A single figure is expected: how many lines of the data that follows contain the word "Sterling".

━━━ SUPPLIED MATERIAL

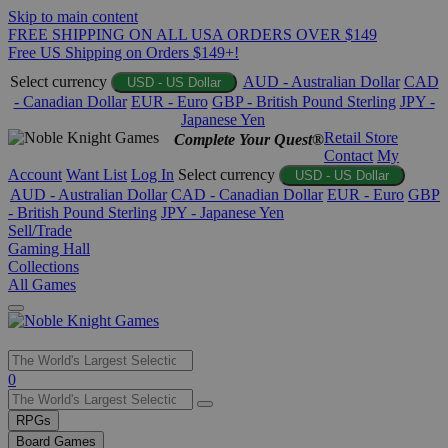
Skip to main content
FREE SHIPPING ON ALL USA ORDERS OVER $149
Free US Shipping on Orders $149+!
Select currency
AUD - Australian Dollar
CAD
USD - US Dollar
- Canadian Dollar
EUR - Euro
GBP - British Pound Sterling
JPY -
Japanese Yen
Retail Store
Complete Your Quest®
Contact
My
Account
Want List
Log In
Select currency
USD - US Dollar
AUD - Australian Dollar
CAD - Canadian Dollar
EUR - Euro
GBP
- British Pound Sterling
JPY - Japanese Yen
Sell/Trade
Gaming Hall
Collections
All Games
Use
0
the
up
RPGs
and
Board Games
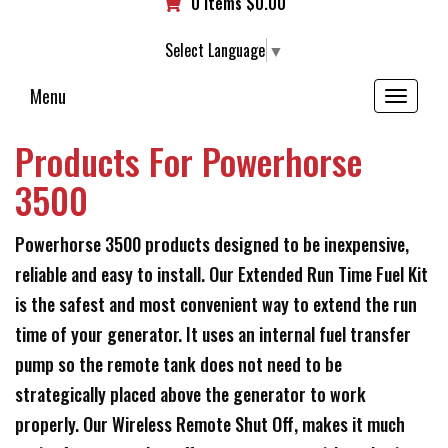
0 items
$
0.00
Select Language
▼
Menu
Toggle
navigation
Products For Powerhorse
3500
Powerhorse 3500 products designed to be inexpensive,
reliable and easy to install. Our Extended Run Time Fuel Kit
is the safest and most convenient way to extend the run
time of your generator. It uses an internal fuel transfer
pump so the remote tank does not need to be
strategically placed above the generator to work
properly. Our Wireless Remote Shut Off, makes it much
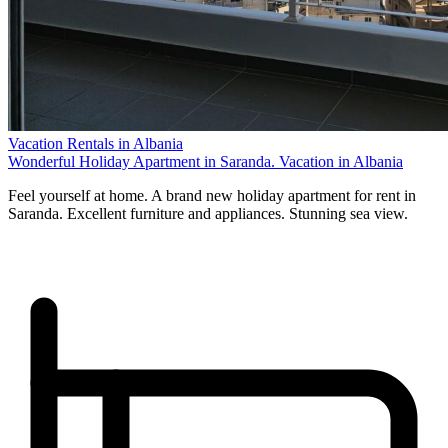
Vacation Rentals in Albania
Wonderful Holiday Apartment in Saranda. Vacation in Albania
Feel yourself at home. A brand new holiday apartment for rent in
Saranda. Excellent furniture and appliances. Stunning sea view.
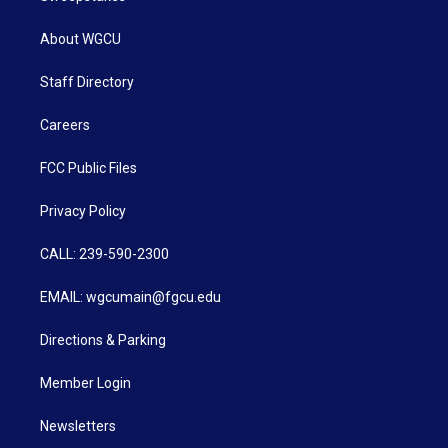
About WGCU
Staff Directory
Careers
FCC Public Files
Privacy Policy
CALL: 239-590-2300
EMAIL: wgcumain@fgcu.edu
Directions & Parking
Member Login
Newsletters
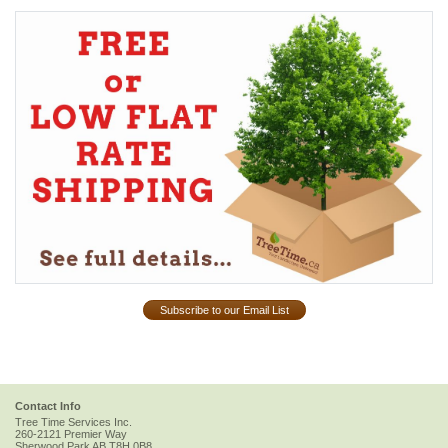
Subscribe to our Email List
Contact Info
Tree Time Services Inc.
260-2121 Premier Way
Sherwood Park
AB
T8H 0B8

━━━━━━
━━━ SUPPLIED MATERIAL

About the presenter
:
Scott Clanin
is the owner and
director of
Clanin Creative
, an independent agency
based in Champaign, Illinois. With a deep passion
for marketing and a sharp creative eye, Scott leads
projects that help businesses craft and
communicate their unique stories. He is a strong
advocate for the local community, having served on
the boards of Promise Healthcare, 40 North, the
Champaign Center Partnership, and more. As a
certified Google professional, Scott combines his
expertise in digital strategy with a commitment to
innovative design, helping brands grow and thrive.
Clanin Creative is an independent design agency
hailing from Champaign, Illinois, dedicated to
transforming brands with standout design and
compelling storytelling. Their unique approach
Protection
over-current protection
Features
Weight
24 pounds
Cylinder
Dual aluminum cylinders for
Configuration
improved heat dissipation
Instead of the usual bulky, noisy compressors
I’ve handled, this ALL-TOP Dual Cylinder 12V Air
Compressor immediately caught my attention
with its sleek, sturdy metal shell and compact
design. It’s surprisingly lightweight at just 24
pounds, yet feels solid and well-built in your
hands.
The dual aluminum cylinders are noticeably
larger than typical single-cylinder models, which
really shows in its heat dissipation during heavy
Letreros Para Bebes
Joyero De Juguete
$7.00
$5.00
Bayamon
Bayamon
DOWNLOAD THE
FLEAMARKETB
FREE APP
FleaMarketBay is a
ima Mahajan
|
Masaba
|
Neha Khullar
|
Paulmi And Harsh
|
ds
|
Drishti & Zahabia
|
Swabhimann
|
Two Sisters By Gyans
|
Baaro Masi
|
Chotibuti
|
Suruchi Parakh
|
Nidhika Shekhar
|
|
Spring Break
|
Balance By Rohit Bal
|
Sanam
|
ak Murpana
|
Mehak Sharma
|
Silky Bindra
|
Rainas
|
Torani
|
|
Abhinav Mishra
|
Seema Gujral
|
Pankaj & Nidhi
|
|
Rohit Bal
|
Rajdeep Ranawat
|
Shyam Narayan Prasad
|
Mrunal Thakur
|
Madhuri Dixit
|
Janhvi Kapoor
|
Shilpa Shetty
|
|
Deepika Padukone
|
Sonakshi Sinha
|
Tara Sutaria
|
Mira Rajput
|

━━━━━━

> **ANSWER FOR THE TASK**: 2